Frames are captured from the web camera via webrtc and sent to the server over websockets. On the server the frames are processed with opencv and a json response is sent back to the client.
Sample json response:
{
"face": {
"distance": 428.53381034802453,
"coords": {
"y": "39",
"x": "121",
"height": "137",
"width": "137"
},
"name": "mike"
}
}
Everything except distance
is pretty self explanatory.
name
is the predicted name of the person in front of the camera.
coords
is where the face is found in the image.
distance
is a measurement on how accurate the prediction is, lower is better.
If we can't get a reliable prediction (10 consecutive frames that contains a face and with a distance lower than 1000) we switch over to training mode.
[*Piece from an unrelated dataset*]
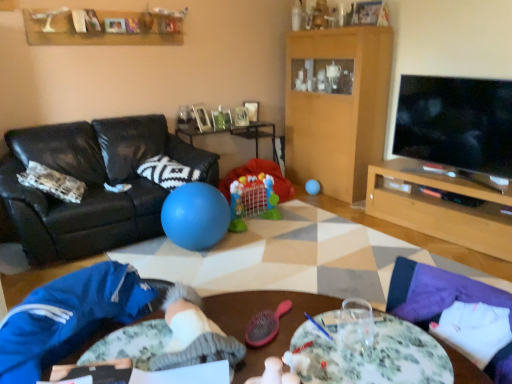 Locate an element on the screen. vacant area in front of matte blue ball at center, which appears as the second ball when viewed from the front is located at coordinates (324, 200).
In training mode we capture 10 images and send them together with a name back to the server for retraining. After the training has been completed we switch back to recognition mode and hopefully we'll get a more accurate result.
Make sure the dependencies are met.
Create the database by issuing the following in the data folder sqlite3 images.db < ../db/create_db.sql
.
Download the AT&T face database and extract it to data/images
before the server is started. This is needed to build the initial prediction model.
cd data
wget http://www.cl.cam.ac.uk/Research/DTG/attarchive/pub/data/att_faces.tar.Z
tar zxvf att_faces.tar.Z
mv att_faces images
Copy haarcascade_frontalface_alt.xml
from <path to opencv source>/data/haarcascades/
to the data folder.
Run with python server.py
and browse to http://localhost:8888 when the model has been trained.